Le mélange complémentaire est particulièrement copieux. La partie correspondance comprend
en effet plusieurs des lettres de Marx et d’Engels, ainsi que des articles et des résolutions de
l’Association Internationale des Travailleurs (AIT) rédigées par leur soin, le tout s’échelonnant de 1866
à 1894. Surtout, Daniel Bensaïd introduit tous ces textes par des « Politiques de Marx » occupant pas
moins d’une centaine de pages. Il y propose une réflexion sur la trilogie marxienne constituée par Le
18 Brumaire de Louis-Napoléon Bonaparte, Les luttes de classes en France et La guerre civile en
France, en faisant justice une fois de plus de la fausse orthodoxie marxiste d’une politique strictement
déterminée par l’infrastructure, au profit d’une politique vue comme règne du contretemps, de la
« discordance des temps » (sic).
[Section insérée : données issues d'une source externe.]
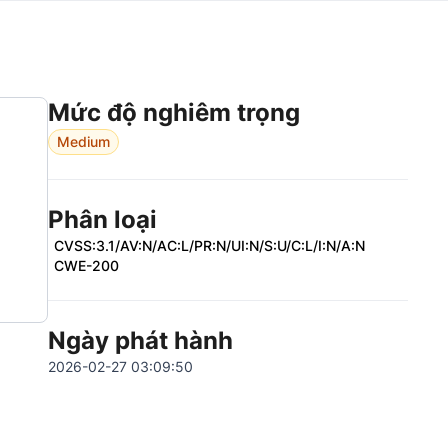
Mức độ nghiêm trọng
Medium
Phân loại
CVSS:3.1/AV:N/AC:L/PR:N/UI:N/S:U/C:L/I:N/A:N
CWE-200
Ngày phát hành
2026-02-27 03:09:50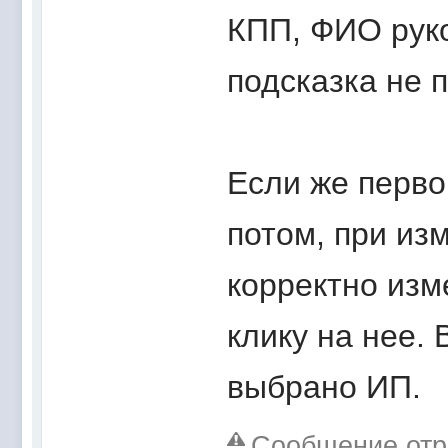
КПП, ФИО руко
подсказка не п
Если же перв
потом, при из
корректно изм
клику на нее. 
выбрано ИП.
Сообщение отре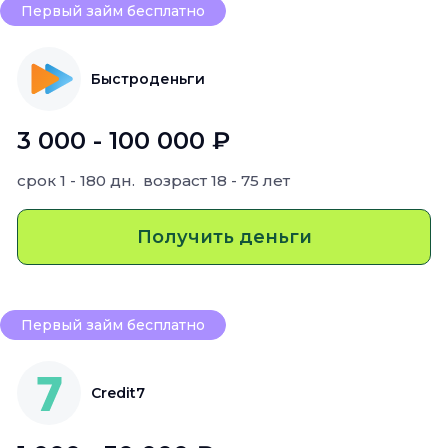
Первый займ бесплатно
Быстроденьги
3 000 - 100 000 ₽
срок
1 - 180 дн.
возраст
18 - 75 лет
Получить деньги
Первый займ бесплатно
Credit7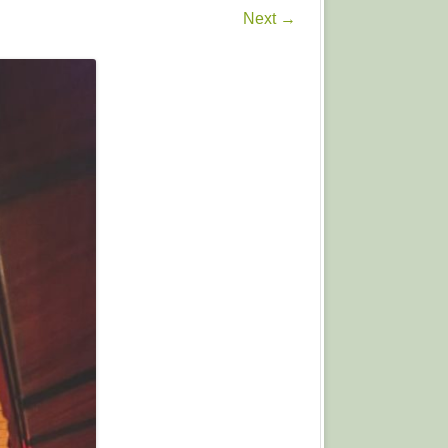
Next →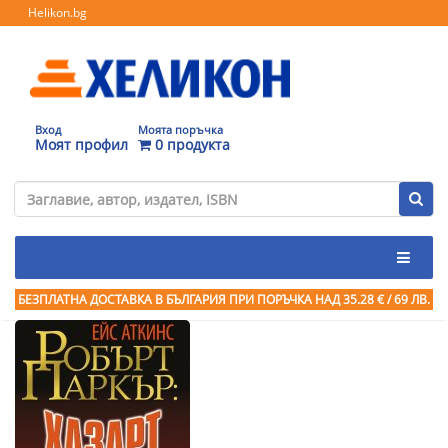
Helikon.bg
Вход
Моята поръчка
Моят профил
0 продукта
БЕЗПЛАТНА ДОСТАВКА В БЪЛГАРИЯ ПРИ ПОРЪЧКА
НАД 35.28 € / 69 ЛВ.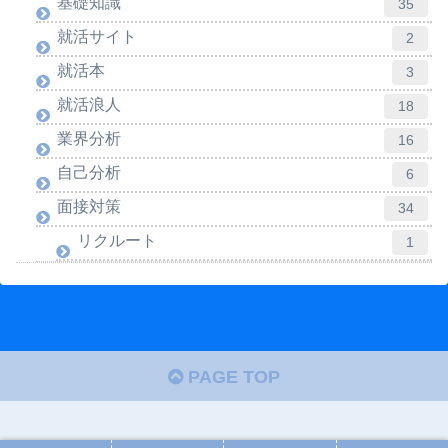
基礎知識
35
就活サイト
2
就活本
3
就活浪人
18
業界分析
16
自己分析
6
面接対策
34
リクルート
1
PAGE TOP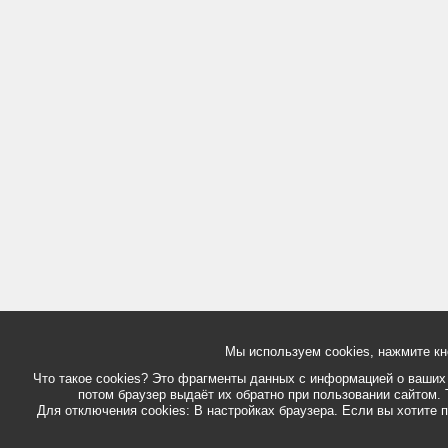
Мы используем cookies, нажмите кн
Что такое cookies? Это фрагменты данных с информацией о ваших д
потом браузер выдаёт их обратно при пользовании сайтом. 
Для отключения cookies: В настройках браузера. Если вы хотите п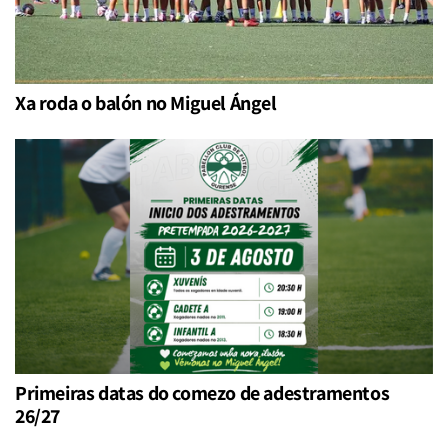
Xa roda o balón no Miguel Ángel
Primeiras datas do comezo de adestramentos
26/27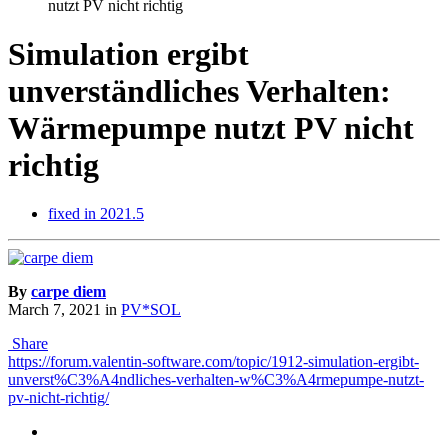
nutzt PV nicht richtig
Simulation ergibt
unverständliches Verhalten:
Wärmepumpe nutzt PV nicht
richtig
fixed in 2021.5
By
carpe diem
March 7, 2021
in
PV*SOL
Share
https://forum.valentin-software.com/topic/1912-simulation-ergibt-
unverst%C3%A4ndliches-verhalten-w%C3%A4rmepumpe-nutzt-
pv-nicht-richtig/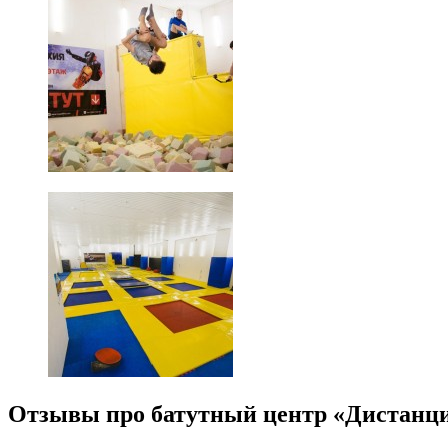
Отзывы про батутный центр «Дистанц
Il insiste évidemment sur les leçons de la Commune, alternative à
l’Etat bureaucratique moderne, véritable « féodalisme industriel » (p.34), et la nécessaire destruction
qui s’ensuit de cet Etat bourgeois. Mais on le sent plus laborieux pour justifier l’inadaptation actuelle
de l’expression « dictature du prolétariat »… Quant à la postérité de la Commune, son évocation de
l’expérience russe le voit endosser les critiques de Rosa Luxembourg à l’égard des bolcheviks.